本気か冗談か境界線のわからない男だけれど、その腕は確かだと言うことだけはシータスも思い知らされた。
しかし………………。



「天竜? あー……そんなことを魔女殿が言ってたっけか。
 それを片付けないとお前の望む筋書きじゃないってんなら、俺に選ぶ余地なんてあるはずないだろ。
 ……体が砕けるまで戦うまでだ。お前のためにな。」


 英雄譚も残すところあとわずか、最後には最強の敵が待っている、と言うのはどの物語でも同じ。
 千年前と同じに、悪魔の象徴である天竜が、砕かれた魔石から瘴気となり復活した。
その話をシルマリルからもたらされる前にクラレンスはひとつしかない目で禍々しい城を目の当たりにした。相変わらず消息を隠しながらの逃走だったけれど、ある日かつての首謀者でもあった魔女セレニスの死の情報をつかみ、彼は身を隠すのをやめた。
 シータスの懸念、ヴァイパーの更なる裏切りは懸念、いやヴァイパーから見れば邪推でしかない。ヴァイパーは死にクラレンスは悪魔の頚木から解き放たれて己の望むままに生きる。
彼の望みは天使シルマリルの望みをかなえることだけだから――――クラレンスの造反は些細なことでしかなくて、すべてを食らい尽くす勢いですべてのお膳立てが整い、ついに彼らの望みは禍々しい竜の形を持つ。
魔女の望みは誰かに受け継がれて破壊衝動はとどまることを知らない。
「元はと言えば俺も加担したことだし、てめえの尻ぐらいてめえでぬぐわねえとさすがにカッコ悪いなんてもんじゃない。
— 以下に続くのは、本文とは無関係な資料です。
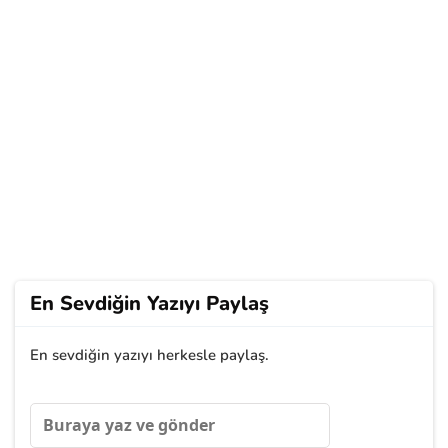
En Sevdiğin Yazıyı Paylaş
En sevdiğin yazıyı herkesle paylaş.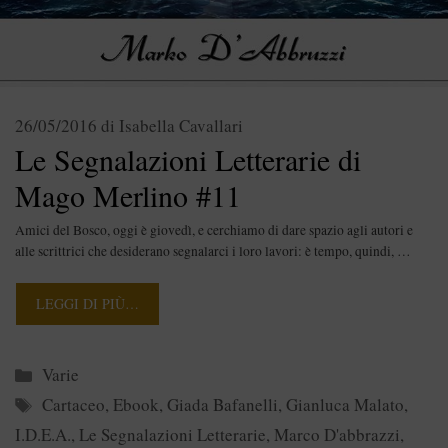
26/05/2016
di
Isabella Cavallari
Le Segnalazioni Letterarie di
Mago Merlino #11
Amici del Bosco, oggi è giovedì, e cerchiamo di dare spazio agli autori e
alle scrittrici che desiderano segnalarci i loro lavori: è tempo, quindi, …
LEGGI DI PIÙ…
Categorie
Varie
Tag
Cartaceo
,
Ebook
,
Giada Bafanelli
,
Gianluca Malato
,
I.D.E.A.
,
Le Segnalazioni Letterarie
,
Marco D'abbrazzi
,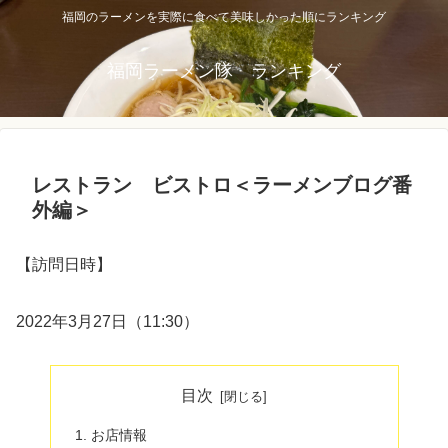
福岡のラーメンを実際に食べて美味しかった順にランキング
福岡ラーメン隊 ランキング
レストラン ビストロ＜ラーメンブログ番
外編＞
【訪問日時】
2022年3月27日（11:30）
目次
お店情報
とはいえどこまでやれるか怪しくはあるが……。」
 誰が首謀者になろうとこの状況では大差などない、悪魔と呼ばれている存在が新しい宿主にセレニスと同じような力を与えているのだろうから、情況は何も変わっていない。
思えば魔女殿も傀儡だったのかもしれない、なんてクラレンスはセレニスを哀れんでさえいた。
 飄々とした彼らしい物言いをしたクラレンスだけど、不安がないわけじゃない。
しかし今さら死の恐怖を目の当たりにしたからと怖気づくわけにはいかない。幸いと言うべきか、クラレンスは相変わらず自分が恐怖に対し麻痺している、スリルを好んでいる人種だと言うことを理解していて、相変わらず物事を摩り替えてごまかして物事に立ち向かう。
不安に表情を強張らせている美しい少女の天使様を、必要以上に怯えさせたくない。
「ま、運が悪けりゃ死ぬだけだ。シルマリル、俺が死んでも代わりはいるんだろ?」
「……クラレンス…………」
 クラレンスは今とよく似た状況だったと言う千年前のことなど、当然よく知らないし興味もない。目の前の現実を無理に過去に当てはめない。
知識は時に足かせになることをクラレンスは知っている、今と昔は同じじゃない。

「手が尽きたら、お前は空に戻れ。俺を助けようなんてことは考えるな。
 俺は捨て駒でいい」
「クラレンス、私はあなたをパートナーに選び、天竜に立ち向かいたいのです。
 パートナーを見捨てるつもりならば、最初から戦うべきでは……歯向かってはならないんです……。」

 けれど、覚悟を決めたと言う意味ではシルマリルも変わらない。
かつて、そう、彼女のよく知る千年前のことを思い出すだけで恐怖で身がすくむ。千年の前は大天使ラファエルが天竜を封じたが、自分はと言えば相変わらずの頼りない天使。
一番下っ端のまま。
そんな自分が身の程知らずの無謀を行うために、彼女は恐怖に耐えられる存在を選び同行を願い死出への旅に等しい道行を共にしてほしいと彼に請う。だから、どういうことになろうと見捨てられようはずなどない。
見捨てることが前提ではない。
戦うとは、そういうこと。
「……光栄だ。俺みたいなろくでなしにはもったいねぇ。
 だがそれがお前の望みなら、」
 シルマリルの覚悟は潔いけれど、今彼女が一番頼りにしたい男に同行してほしいと申し込んだ積極性は彼女のしたたかさの現れだけど、臆病な男は己の分にとらわれて肝心な言葉を口にしない。
分をわきまえたふりして差し伸べられた女の手を取れないままで、彼女の望みだけを願い己を犠牲にする。
「やめとこう。すべては終わってからの話だ。」
 クラレンスは己の天使様を偶像化しすぎて不遜な物言いで崇め奉るばかり。
彼女が何を望んでいるか、本当の望みなど微塵も考えない。
悲しげな表情は今の状況の不安が与えていると思い込もうとしている。
 ただ、クラレンスの言葉はすべて正鵠を射抜いている。すべては終わってからの話。
目の前の大事に立ち向かうために、クラレンスは邪念につながるものすべてを排除しことに当たるだけ。
大事な女のために闘うと決めるだけなら誰にでも出来る。その望みを現実にして初めて男としての重みが生まれる。
矜持を貫き生きてきたんだから、虚勢は最後まで張り続ける。

「行こうか、シルマリル。」

 そして彼にとって最初の見せ場、最後の幕が開く。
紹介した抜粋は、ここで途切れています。